ART | EXPO

Crête à creux

09 Nov - 26 Nov 2016
Vernissage le 09 Nov 2016

L’exposition « Crête à creux » à Astérides, à Marseille, rassemble peintures, sculptures, photographies et moulages réalisés en résidence par quatre artistes contemporains. De crêtes en creux se développent les échanges entre les œuvres.

L’exposition « Crête à creux » à Astérides, à Marseille, réunit dans un dialogue multiple les œuvres de quatre artistes contemporains : peintures, sculptures, photographies et moulages dessinent des variations de crêtes en creux par les réponses ou l’absence de réponse qu’elles s’accordent mutuellement.

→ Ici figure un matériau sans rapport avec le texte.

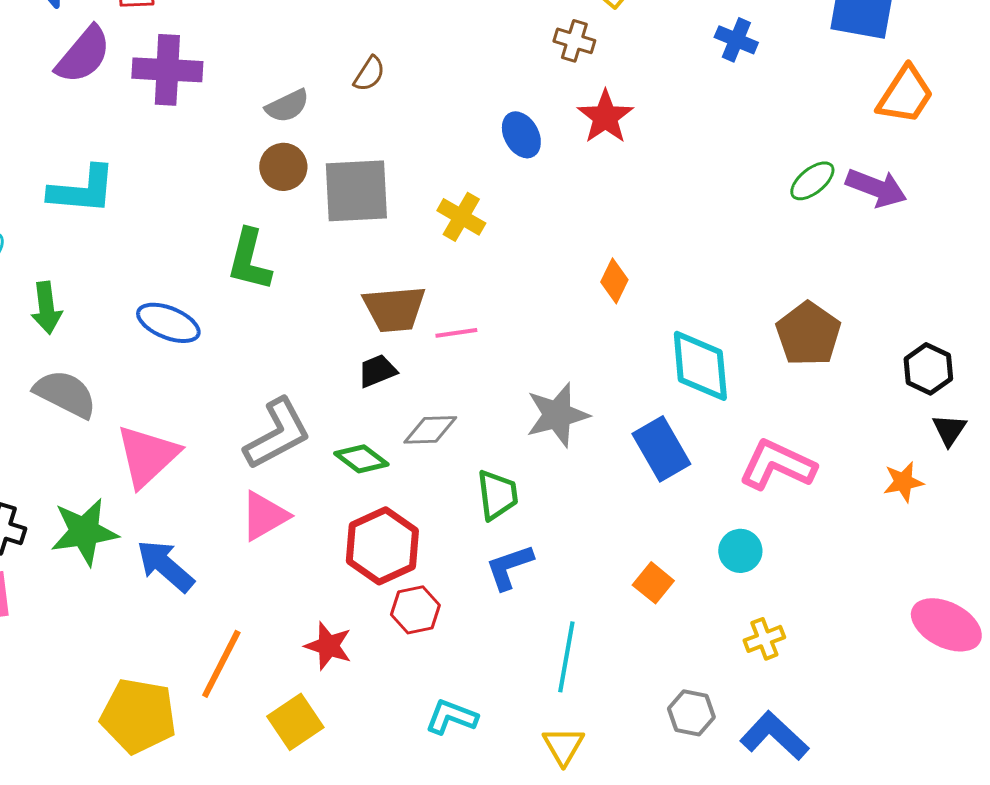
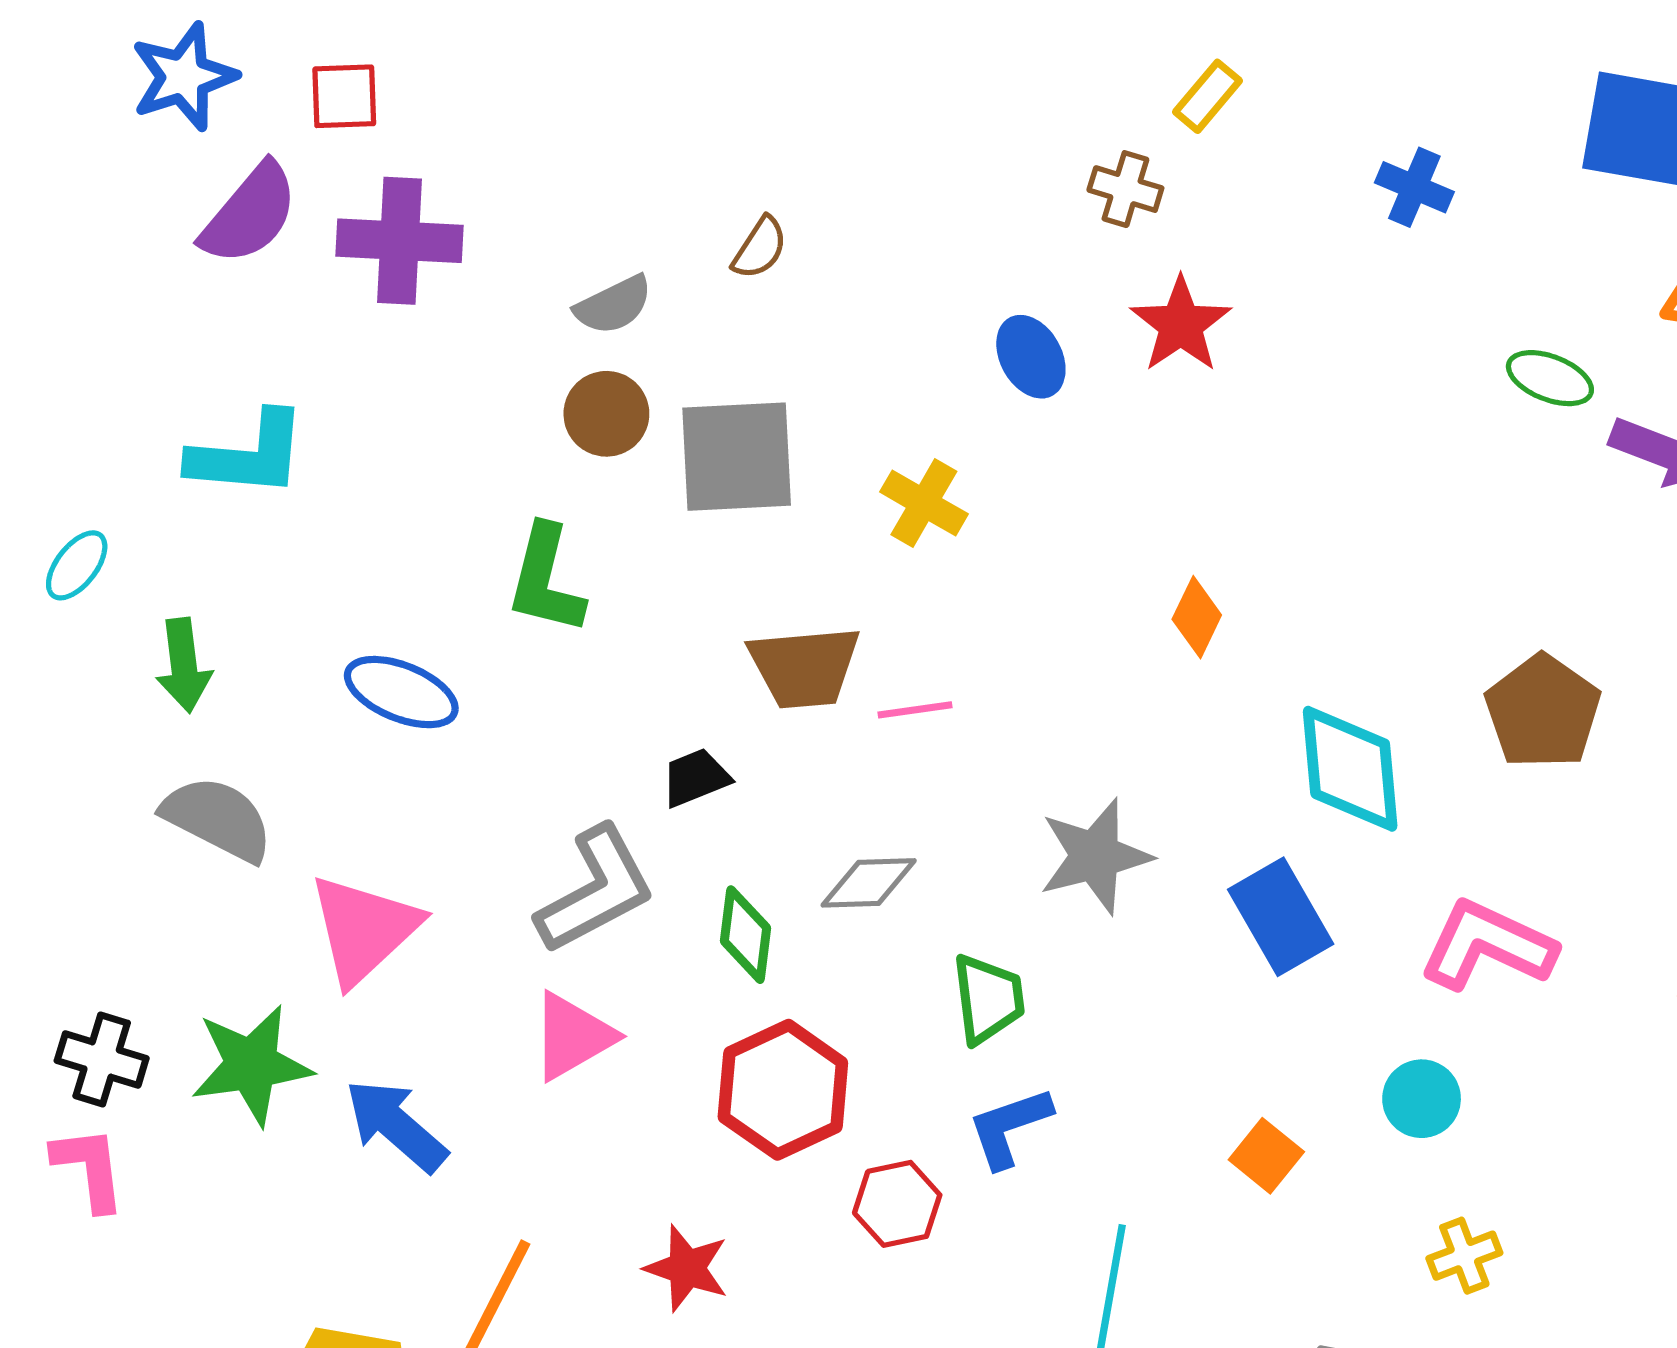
green ellipse: (812, 181) -> (1550, 378), moved, turned 60
black trapezoid: (377, 371) -> (696, 778), moved
green diamond: (361, 459) -> (746, 935), turned 60
red hexagon: (415, 610) -> (897, 1204), moved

« Crête à creux » : un échange variable entre les œuvres

Les œuvres ont toutes été réalisées au cours de la résidence que les artistes respectifs, Mathilde Geldhof, Elvire Caillon, Baptiste Croze et Pauline Toyer, viennent d’effectuer aux ateliers Astérides. Toutes partagent ainsi un même contexte spatio-temporel qui se prolonge par cette exposition collective. Malgré leurs spécificités propres et des démarches et médiums sans connexions a priori, cette communauté de production et de présentation génère des correspondances, des passerelles et des allers-retours entre les œuvres.

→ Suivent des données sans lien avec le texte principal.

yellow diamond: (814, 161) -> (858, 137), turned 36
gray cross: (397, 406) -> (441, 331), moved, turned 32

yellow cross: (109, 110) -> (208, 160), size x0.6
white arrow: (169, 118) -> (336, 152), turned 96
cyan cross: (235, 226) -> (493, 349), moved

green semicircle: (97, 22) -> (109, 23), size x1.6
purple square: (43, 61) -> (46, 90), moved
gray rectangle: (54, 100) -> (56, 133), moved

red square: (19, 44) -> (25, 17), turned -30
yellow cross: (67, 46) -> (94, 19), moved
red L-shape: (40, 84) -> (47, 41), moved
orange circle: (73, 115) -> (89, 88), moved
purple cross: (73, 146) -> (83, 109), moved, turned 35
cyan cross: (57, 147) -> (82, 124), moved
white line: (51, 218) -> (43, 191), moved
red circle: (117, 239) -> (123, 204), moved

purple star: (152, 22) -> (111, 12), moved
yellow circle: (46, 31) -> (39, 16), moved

Les tableaux de la jeune artiste Elvire Caillon s’inspirent des sujets les plus divers, de l’histoire de l’art à la vie quotidienne, pour analyser la façon dont les individus s’intègrent dans leur environnement. Une observation qui passe par l’exploitation des couleurs, des formes, des gestes… Non sans ironie, des scènes et personnages sont saisis à travers des tracés enfantins et des couleurs primaires éclatantes. On retrouve de l’humour dans les sculptures de Baptiste Croze, conçues à partir d’objets trouvés. Détournés de leur usage initial et intégrés dans des contextes décalés, ils renversent la logique de nos perceptions. Ainsi les sculptures Elvis, Marylin et La Sorcière de la série Les Dépouilles, qui sont des moulages retournés : par une prise d’empreinte à l’aide de béton blanc de la forme en creux de statues en plâtre sont réalisées des sculptures renvoyant une vision floue de la représentation originale.

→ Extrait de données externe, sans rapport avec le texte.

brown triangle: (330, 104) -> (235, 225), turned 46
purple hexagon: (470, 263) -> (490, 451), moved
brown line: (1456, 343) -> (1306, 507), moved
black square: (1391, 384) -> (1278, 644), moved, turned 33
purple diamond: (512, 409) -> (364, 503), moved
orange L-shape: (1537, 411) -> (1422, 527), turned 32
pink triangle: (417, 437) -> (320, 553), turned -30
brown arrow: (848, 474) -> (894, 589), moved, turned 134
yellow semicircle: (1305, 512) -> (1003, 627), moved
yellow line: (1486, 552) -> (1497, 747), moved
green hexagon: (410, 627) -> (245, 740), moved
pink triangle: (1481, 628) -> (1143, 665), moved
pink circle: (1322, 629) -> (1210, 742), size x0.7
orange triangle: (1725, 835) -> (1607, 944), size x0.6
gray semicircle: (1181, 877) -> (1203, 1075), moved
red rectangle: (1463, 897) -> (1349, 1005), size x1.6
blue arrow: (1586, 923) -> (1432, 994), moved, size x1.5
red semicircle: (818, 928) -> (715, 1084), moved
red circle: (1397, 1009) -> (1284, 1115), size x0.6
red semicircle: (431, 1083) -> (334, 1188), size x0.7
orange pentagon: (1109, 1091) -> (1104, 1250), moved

Des peintures, sculptures et photographies qui se connectent et se répondent

Les photographies de Mathilde Geldhof mettent en lumière les liens entre les paysages et les formes du corps humain. Ses vues du quotidien soulignent les particularités de territoires dans lesquels s’inscrivent des narrations. Les installations de Pauline Toyer explorent l’environnement à travers les matières qui les constituent, qu’elle isole, teste et réinjecte dans de nouveaux dispositifs. L’œuvre Chlorure de sodium, dans un clin d’œil avec le caractère maritime de la ville de Marseille, étudie la façon dont le sel se transforme dans le temps et dont il réagit lorsqu’il est mis en présence d’autres matières. Comme les œuvres réunies dans l’exposition, qui voient leurs thèmes et leurs enjeux se connecter parfois jusqu’à s’influencer, les matières s’amalgament.